Старуха молча поднялась и направилась к выходу.
— Удивительно, как некоторые любят вспоминать о добрых старых временах, — кисло заметил Гарри. — Мол, и солнце светило ярче, и трава была зеленее, и вода мокрее.
— Они тогда были молоды, — мадам Мераль улыбнулась. — Настанет день, и вы вздохнете: «А вот раньше…»
Гарри содрогнулся.
— Лучше умереть, — сказал он с чувством.
— Не говорите глупости, — резко ответила колдомедик.
Холодный воздух библиотеки точно пронизывали невидимые волны тревоги, и люди, собравшиеся в ней, вздрагивали от малейшего шороха.
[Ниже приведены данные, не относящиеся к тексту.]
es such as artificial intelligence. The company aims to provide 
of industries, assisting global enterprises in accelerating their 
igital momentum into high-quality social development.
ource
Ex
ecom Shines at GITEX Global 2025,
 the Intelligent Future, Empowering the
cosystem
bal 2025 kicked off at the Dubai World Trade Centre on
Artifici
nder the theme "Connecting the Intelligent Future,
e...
Тонкс нервно расхаживала от окна к окну. Чоу рассматривала фигурки из кости в стеклянной витрине, односложно отвечая на обращенные к ней реплики. Заметив мадам Мераль, она подошла к ней.
— Вы не дадите мне зелье от головной боли?
— У вас мигрень?
— Да, — вяло произнесла Чоу. — Я уже вторую ночь не сплю.
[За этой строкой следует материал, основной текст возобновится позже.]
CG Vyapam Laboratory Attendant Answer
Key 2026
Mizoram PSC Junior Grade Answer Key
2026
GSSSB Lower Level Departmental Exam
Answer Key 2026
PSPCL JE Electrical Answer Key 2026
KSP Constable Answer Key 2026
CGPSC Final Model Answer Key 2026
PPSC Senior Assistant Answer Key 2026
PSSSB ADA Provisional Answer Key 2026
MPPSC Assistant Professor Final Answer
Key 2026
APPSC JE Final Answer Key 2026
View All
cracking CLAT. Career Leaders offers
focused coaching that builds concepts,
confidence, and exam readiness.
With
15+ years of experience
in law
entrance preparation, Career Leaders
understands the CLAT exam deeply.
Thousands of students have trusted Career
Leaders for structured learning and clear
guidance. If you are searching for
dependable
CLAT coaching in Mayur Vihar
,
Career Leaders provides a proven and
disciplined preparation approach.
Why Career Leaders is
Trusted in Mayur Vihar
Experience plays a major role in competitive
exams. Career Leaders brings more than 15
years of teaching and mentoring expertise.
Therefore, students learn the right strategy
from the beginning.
— Ты не это зелье искала в комнате Флер? — поинтересовался Гарри.
Чоу вскинула ресницы, потом потупилась и, взяв рюмку, оставленную Флер, принялась вертеть ее между пальцами.
— Флер жаловалась на меня? — спросила она, обращаясь к содержимому рюмки.
— Боюсь, что так.
— Это я на нее должна жаловаться, — Чоу понизила голос, и ее почти не было слышно. — Она отняла у меня мужа, а теперь Джон умер, и она даже не вспоминает про него. Зачем? У нее все есть: муж, ребенок, а у меня… у меня ничего не осталось. Почему так? Это несправедливо! Флер вела себя недостойно; она должна быть наказана, а не я!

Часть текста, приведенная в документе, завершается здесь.